Message Sanitization
Message Sanitization detects and acts on sensitive information in user messages before they are sent to an AI model. It protects your organization from accidentally leaking PII, credentials, and other confidential data through chat interactions.
The feature is fully configurable per organization — admins can choose which entity types to detect, set confidence thresholds, define actions (allow, redact, or block), and maintain an allow list of safe terms.
Message Sanitization is not enabled by default. To enable it for your organization, contact the Devs.ai team.
How It Works
When you send a message in a chat, the system automatically scans it for sensitive information. Depending on what's detected and how your organization's policy is configured, one of three things happens:
- Allow — No sensitive data is detected (or everything is below thresholds), so the message passes through unchanged.
- Redact — Sensitive data is detected and the policy says to redact it. The message is sent to the AI with sensitive portions replaced by
[REDACTED]. - Block — High-risk data is detected (e.g., private keys, API keys). The message is rejected entirely. You'll see an alert showing which entities were found and can choose to Use redacted version to resubmit with sensitive data removed.
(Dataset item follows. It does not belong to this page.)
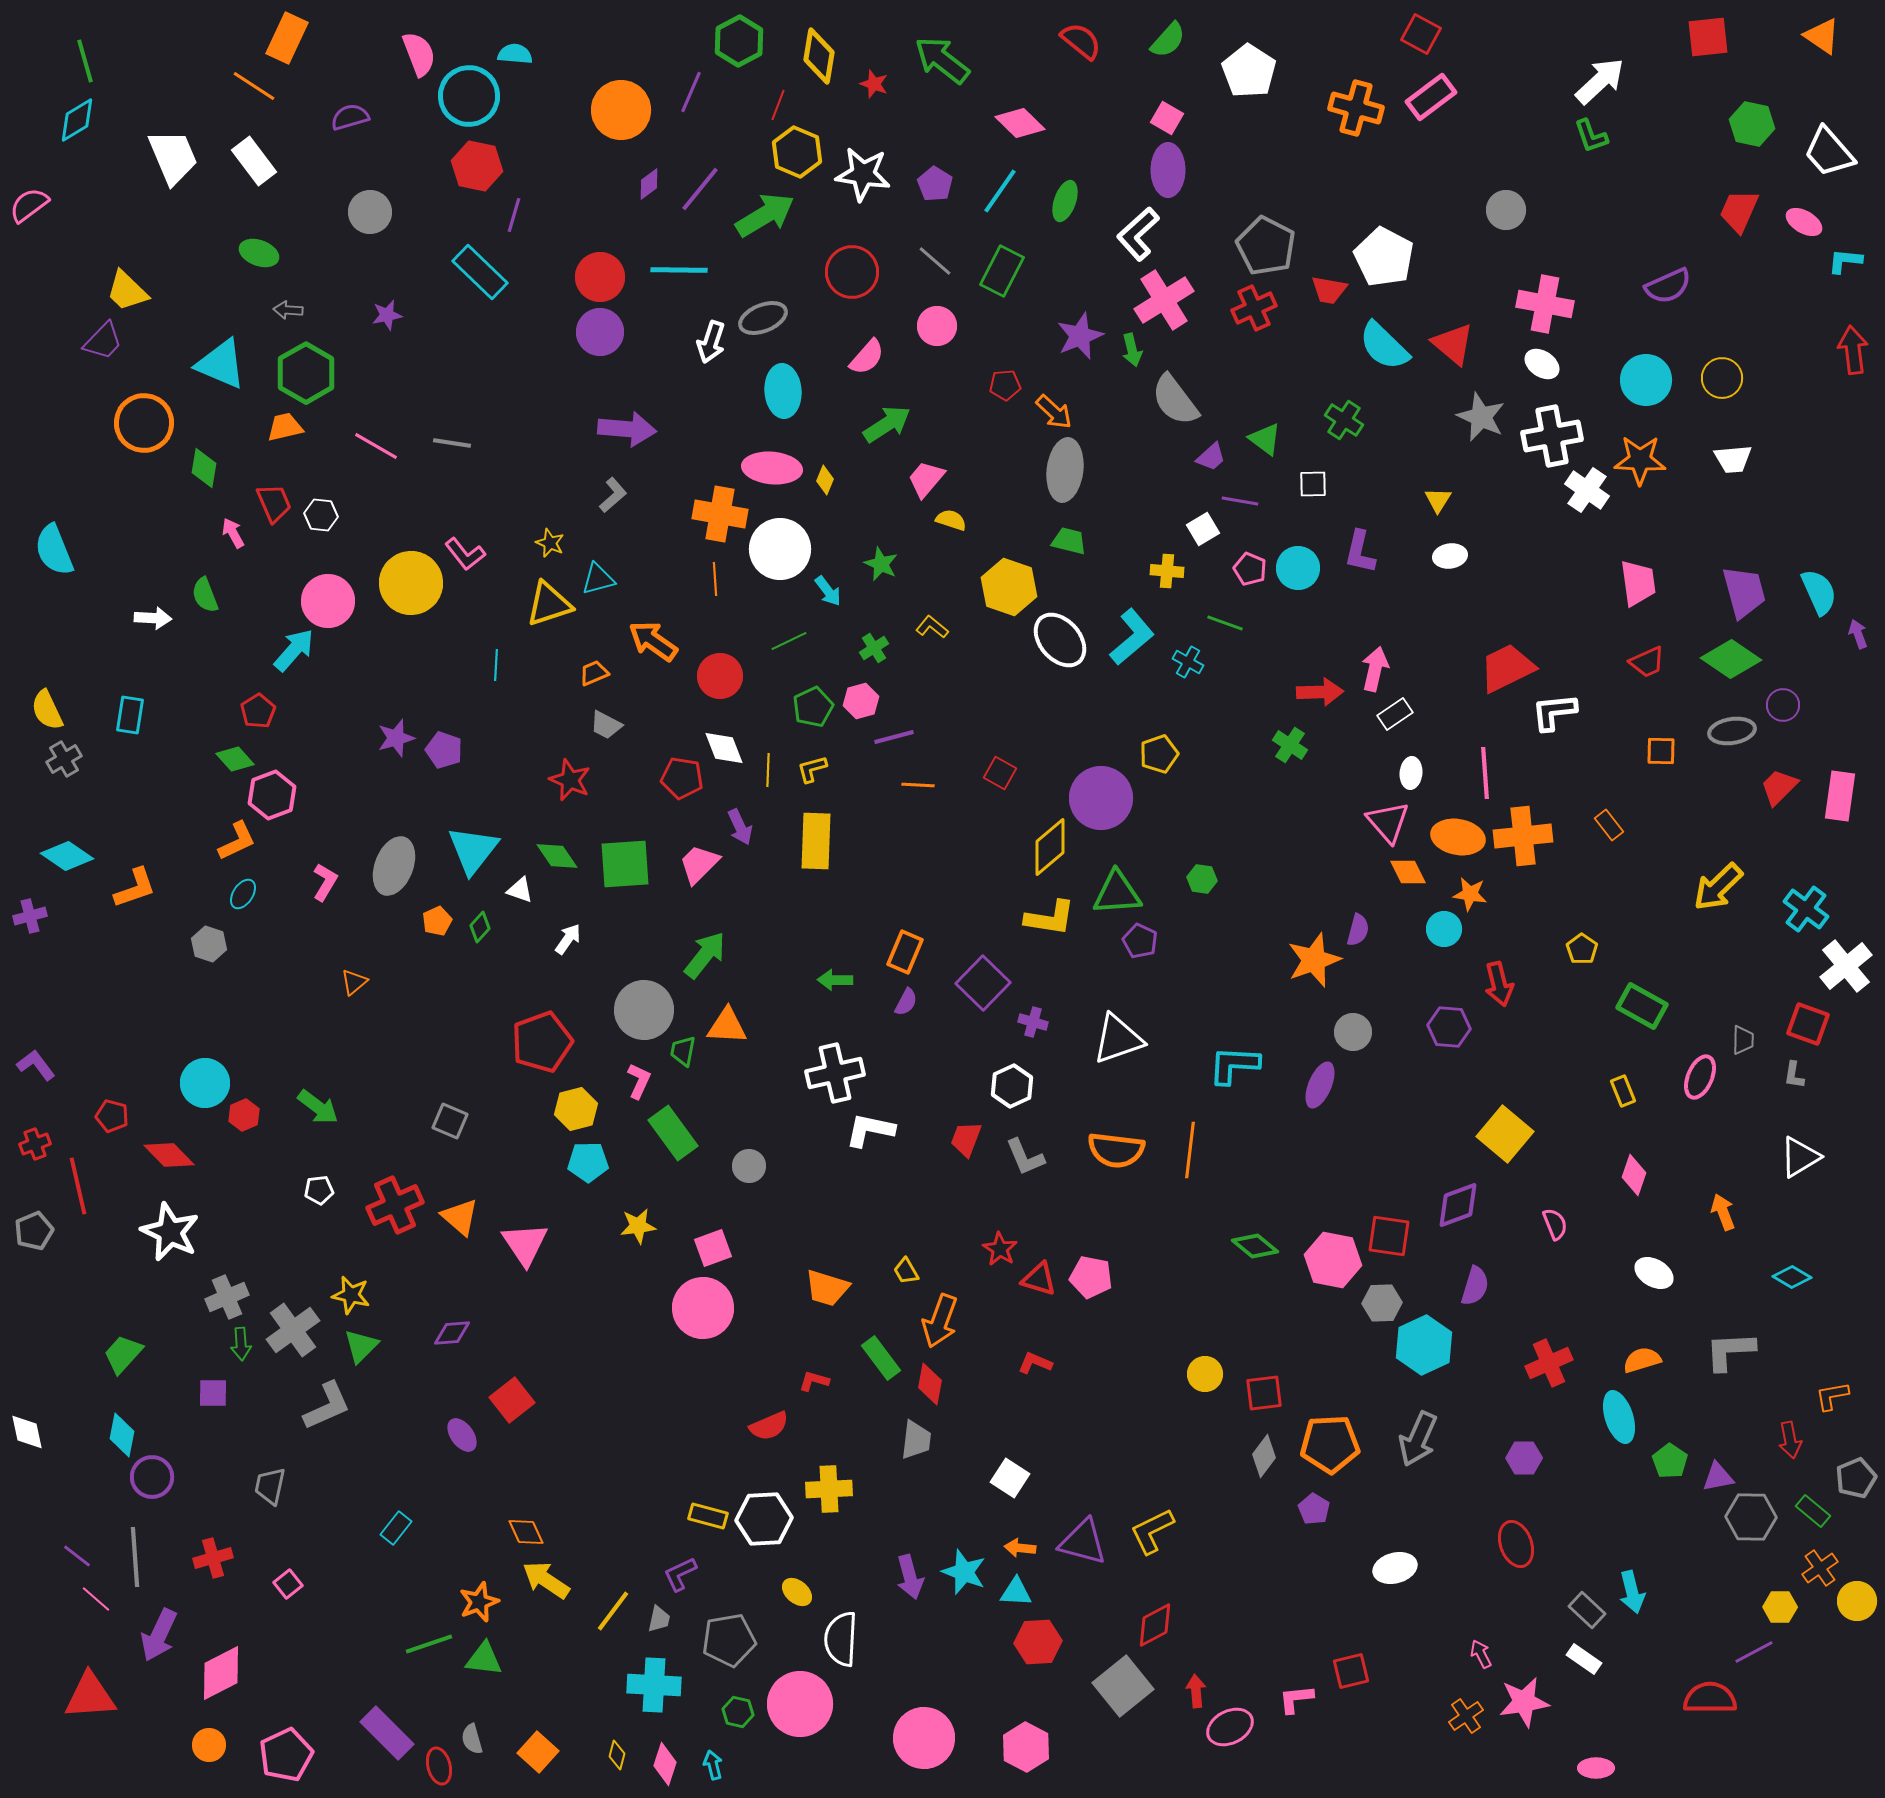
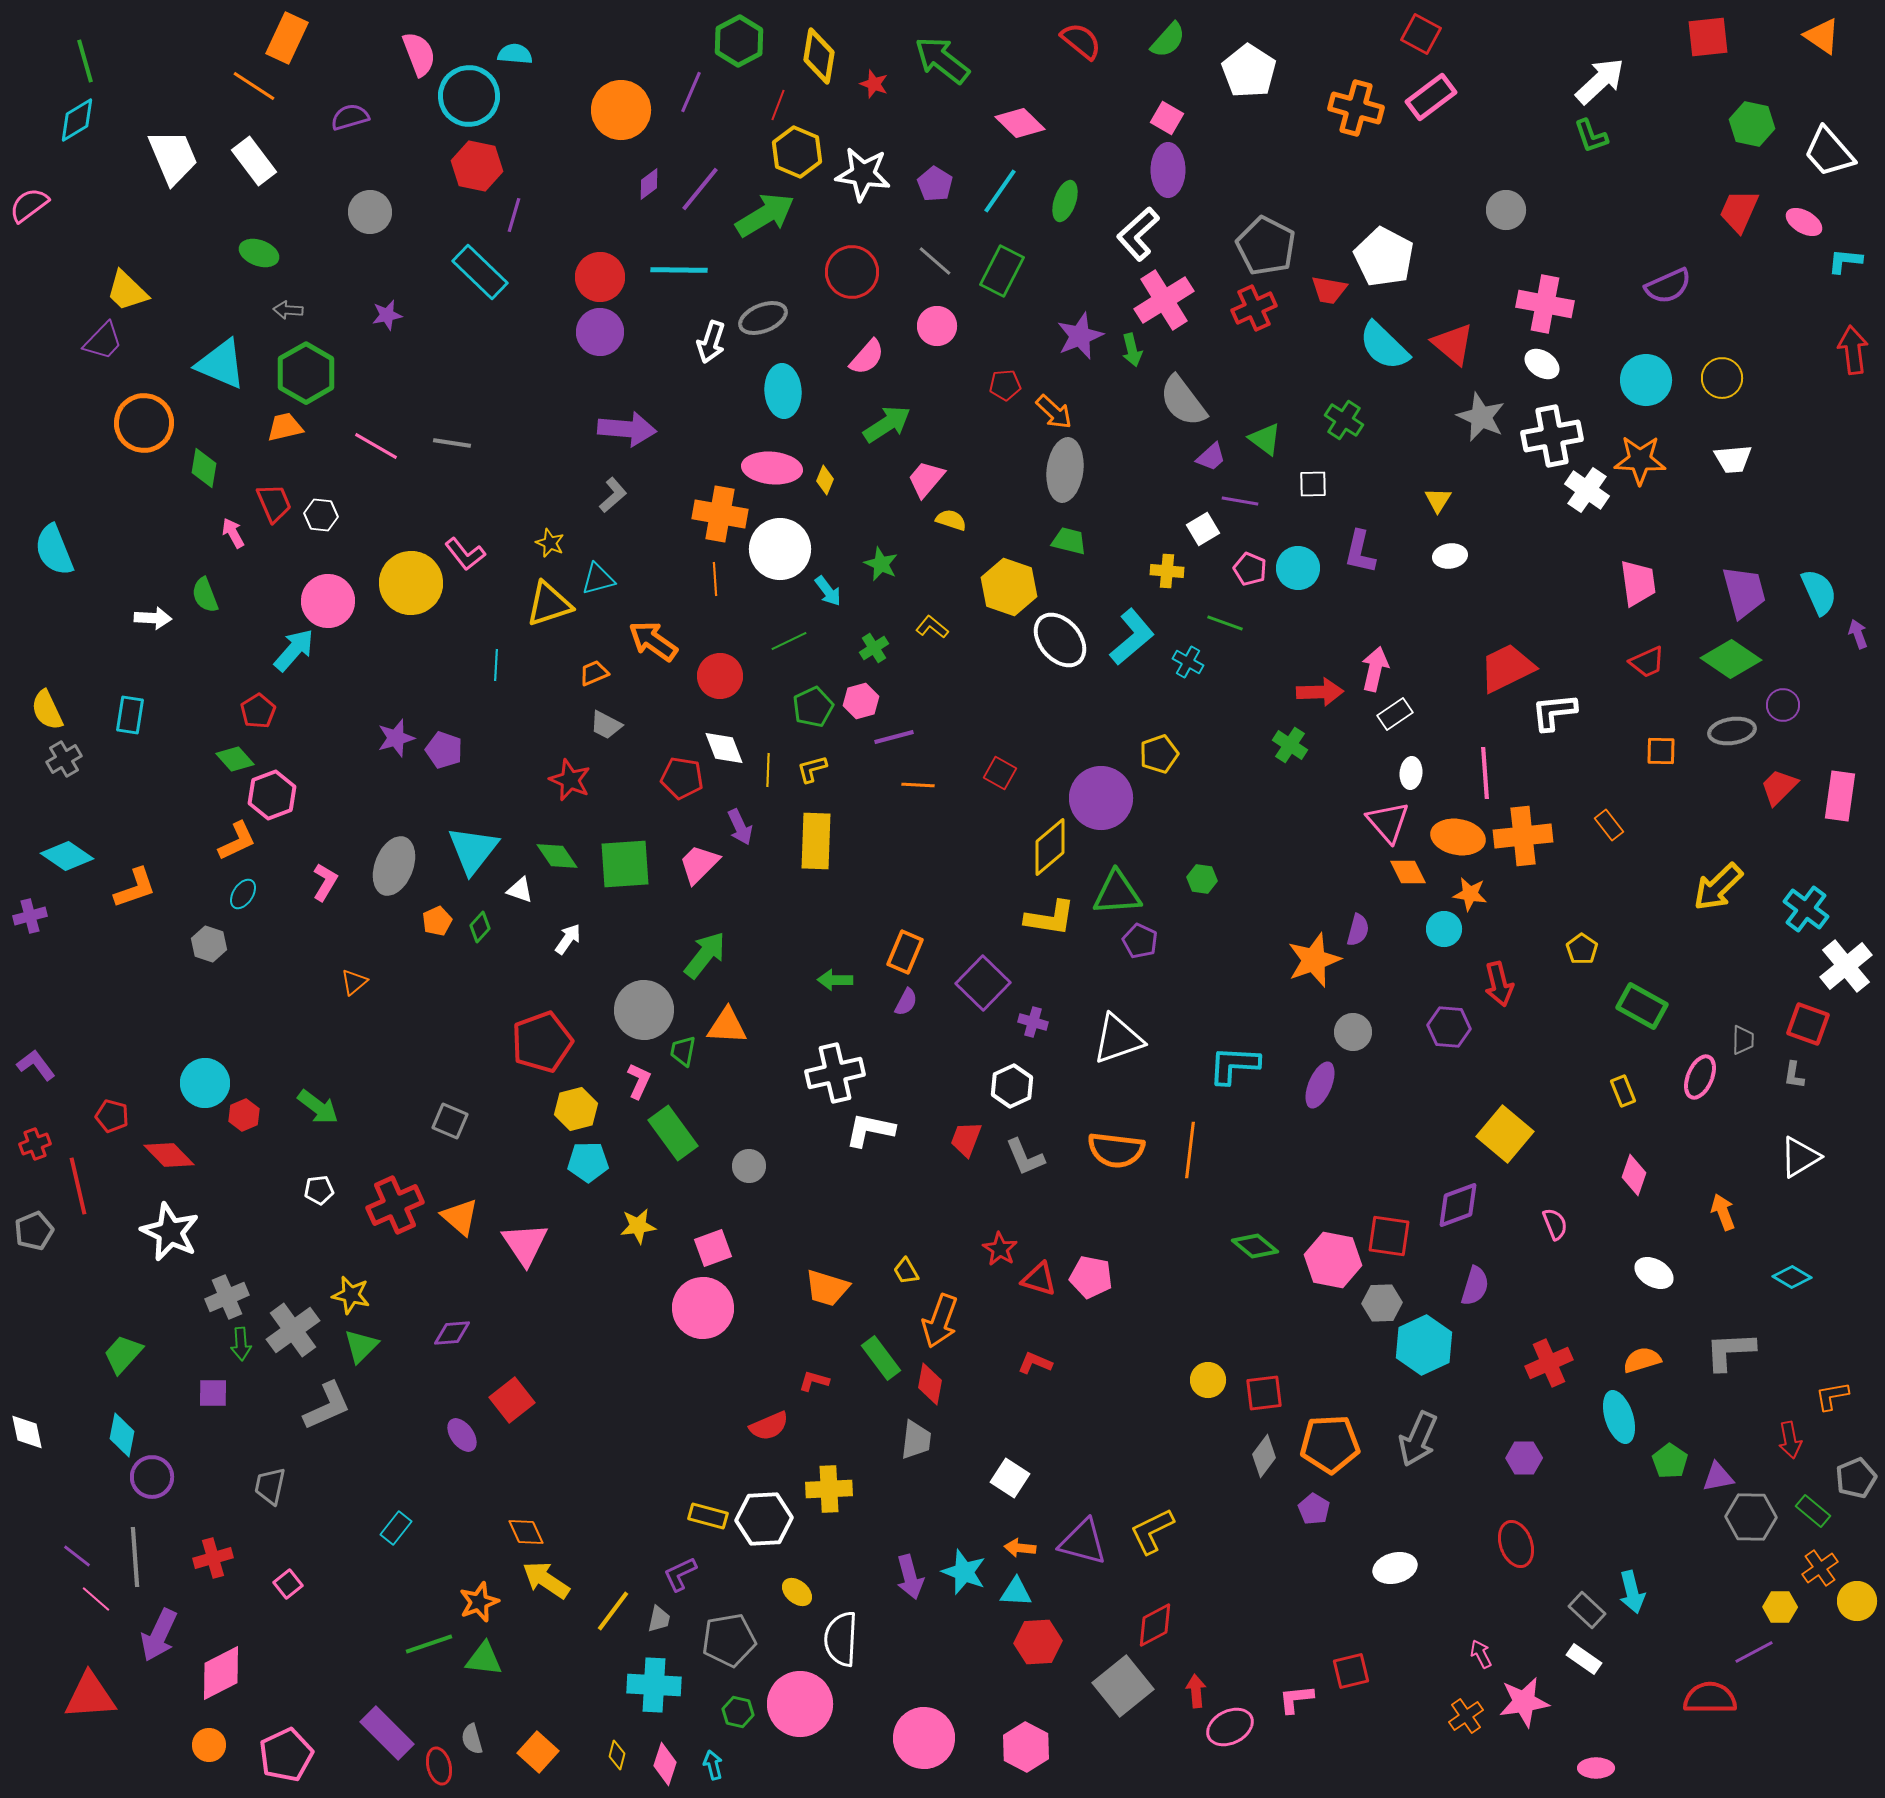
gray semicircle at (1175, 400): moved 8 px right, 1 px down
yellow circle at (1205, 1374): moved 3 px right, 6 px down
For messages already in a chat, sanitization runs transparently before each AI model call. Any previously unsanitized content is redacted automatically.
Admin Configuration
Organization admins manage the sanitization policy from Settings → Message Sanitization.
Available Controls
- Enable/disable the feature with a master toggle
- Apply presets for quick configuration:
- Strict — Blocks government IDs and secrets, redacts everything else. Low detection thresholds.
- Balanced — Redacts most PII, blocks only high-risk secrets. Medium thresholds.
- Internal-Friendly — Higher thresholds. Blocks only secrets, redacts PII only at high confidence.
- Set a default action (Allow, Redact, or Block) for entities without specific rules
- Configure per-entity rules with custom confidence thresholds and actions
- Maintain an allow list of terms that should bypass detection (e.g., company names that might be flagged as person names)
- Browse the entity catalog showing all 50+ supported entity types grouped by region
- Test the policy using the built-in test console before saving
Testing Your Policy
Before saving changes, you can test your policy without affecting real conversations:
- Navigate to Settings → Message Sanitization.
- Configure your desired policy.
- In the Test Console, enter sample text (e.g., "My SSN is 123-45-6789 and email is john@example.com").
- Click Run Test to see which entities are detected, their confidence scores, and the resulting action (allow, redact, or block).
Supported Entity Types
The system detects 50+ entity types across these categories:
| Region | Entity Types |
|---|---|
| Global | Email, Phone, Person Name, Organization, Location, Date/Time, URL, Credit Card, Crypto Wallet, IBAN, IP Address, MAC Address, Medical License |
| USA | SSN, Bank Number, Driver License, ITIN, Passport, Medicare ID, NPI |
| UK | NHS Number, NINO |
| Europe | Spanish NIF/NIE, Italian Fiscal Code/Driver License/VAT/Passport/ID, Polish PESEL, Finnish Identity Code |
| Asia-Pacific | Singapore NRIC/UEN, Australian ABN/ACN/TFN/Medicare, Indian PAN/Aadhaar/Passport/GSTIN, Korean identifiers, Thai TNIN |
| Secrets | API Keys, Access Tokens, Passwords, Private Keys |
What Users See
Redacted Message
When a message is redacted, the sensitive parts are replaced with [REDACTED] before the AI sees them. The conversation continues normally — you may notice redacted placeholders if you review the message.
Blocked Message
When a message is blocked, you'll see a red alert with:
- A "Message Blocked" heading
- Badges showing which entity types were detected (e.g.,
PRIVATE_KEY) - A Use redacted version button that resubmits your message with the sensitive content removed
Limitations
- Detection works best with English text. Other languages may have reduced entity coverage.
- The allow list uses case-insensitive substring matching — an allow list entry of "john" would also allow "johnson" to pass through.
- Only text content in messages is evaluated. Images are not scanned.
- If the detection service is temporarily unavailable, the system continues to operate with basic pattern-based detection only (covering private keys, API keys, tokens, and passwords).